§ **TASK TO COMPLETE**
Images are to be excluded from the copy, and the records below reproduced word for word.

§ **DATA EXTRACTS**
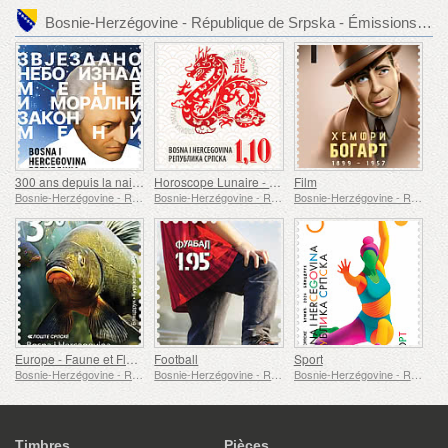
Bosnie-Herzégovine - République de Srpska - Émissions de timbre recommandées
300 ans depuis la naissance d'Emmanuel Kant
Horoscope Lunaire - Année du Dragon
Film
Bosnie-Herzégovine - République de Srpska
Bosnie-Herzégovine - République de Srpska
Bosnie-Herzégovine - République de Srpska
Europe - Faune et Flore Sous-Marines
Football
Sport
Bosnie-Herzégovine - République de Srpska
Bosnie-Herzégovine - République de Srpska
Bosnie-Herzégovine - République de Srpska
Timbres
Pièces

§ **RESULT OF THIS EXERCISE**
Bosnie-Herzégovine - République de Srpska - Émissions de timbre recommandées
300 ans depuis la naissance d'Emmanuel Kant
Horoscope Lunaire - Année du Dragon
Film
Bosnie-Herzégovine - République de Srpska
Bosnie-Herzégovine - République de Srpska
Bosnie-Herzégovine - République de Srpska
Europe - Faune et Flore Sous-Marines
Football
Sport
Bosnie-Herzégovine - République de Srpska
Bosnie-Herzégovine - République de Srpska
Bosnie-Herzégovine - République de Srpska
Timbres
Pièces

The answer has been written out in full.